Although we know that people with iron-deficiency anemia feel tired and depressed, even after iron supplementation cures the anemia, the depression may not resolve for months. The exact nature of the relationship is unknown, although we do know that some areas of the brain have high iron concentrations, and it may be that a reduced level of iron in the brain brings on the depression (Anabolism, Jan-Feb, 1984).

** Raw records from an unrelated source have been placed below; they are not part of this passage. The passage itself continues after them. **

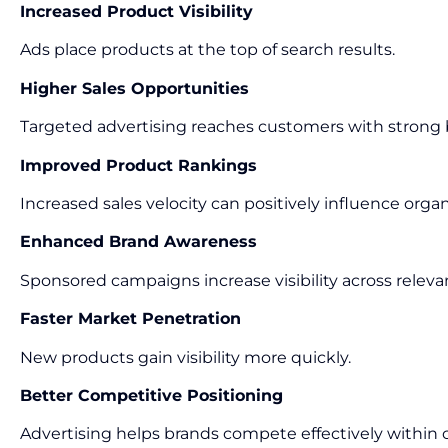
Increased Product Visibility
Ads place products at the top of search results.
Higher Sales Opportunities
Targeted advertising reaches customers with strong 
Improved Product Rankings
Increased sales velocity can positively influence organ
Enhanced Brand Awareness
Sponsored campaigns increase visibility across releva
Faster Market Penetration
New products gain visibility more quickly.
Better Competitive Positioning
Advertising helps brands compete effectively within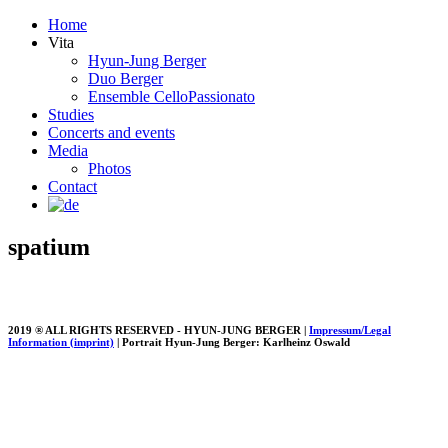
Home
Vita
Hyun-Jung Berger
Duo Berger
Ensemble CelloPassionato
Studies
Concerts and events
Media
Photos
Contact
spatium
2019 ® ALL RIGHTS RESERVED - HYUN-JUNG BERGER |
Impressum/Legal
Information (imprint)
| Portrait Hyun-Jung Berger: Karlheinz Oswald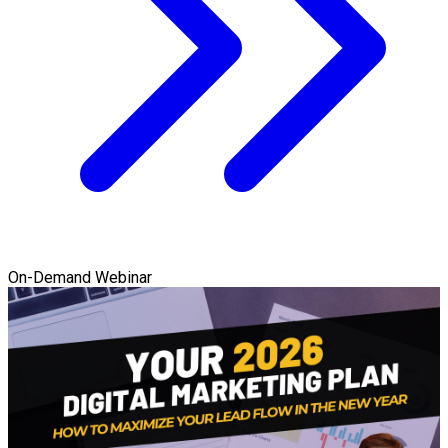
On-Demand Webinar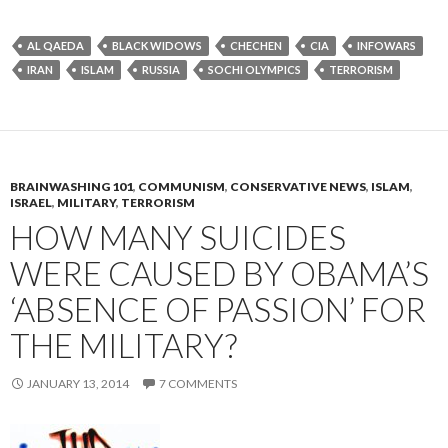
AL QAEDA
BLACK WIDOWS
CHECHEN
CIA
INFOWARS
IRAN
ISLAM
RUSSIA
SOCHI OLYMPICS
TERRORISM
BRAINWASHING 101
,
COMMUNISM
,
CONSERVATIVE NEWS
,
ISLAM
,
ISRAEL
,
MILITARY
,
TERRORISM
HOW MANY SUICIDES
WERE CAUSED BY OBAMA’S
‘ABSENCE OF PASSION’ FOR
THE MILITARY?
JANUARY 13, 2014
7 COMMENTS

Inadequate magnesium is highly common in the West, largely due to modern-day farming methods, but it’s also exacerbated by stress and many medications. A magnesium deficiency, which often goes hand-in-hand with a calcium deficiency, is common in depressed patients (JAMA, 1973; 224: 1749-51). Interestingly, the levels of magnesium in the spinal fluid is especially low in patients who are suicidal (Ann N Y Acad Science, 1986; 487: 221-30).
Another potential culprit is low levels of blood potassium, which is particularly common if you take diuretics (Psychosomatics, 1981: 22 (3): 199-203). It’s also common for patients to have a raised level of sodium in their cells (Gerontology Clin, 1971; 13: 232-45).
Underpinning all these deficiencies may be faulty digestion. Besides food sensitivities, it’s important to rule out a deficiency in hydrochloric acid. An insufficient amount of stomach acid may reduce the ability of your gut to absorb many nutrients, and you may develop many deficiencies, even if you are eating an adequate diet. In one case, a patient who’d suffered from depression for 17 years had a dramatic reversal as soon as he was given hydrochloric acid and a B vitamin supplement (Nutr Abstr Rev, 1959; 29: 273).
Dr Melvyn Werbach
Adapted from Dr Werbach’s books Nutritional Influences on Mental Illness (Third Line Press) and Healing Through Nutrition (Thorsons).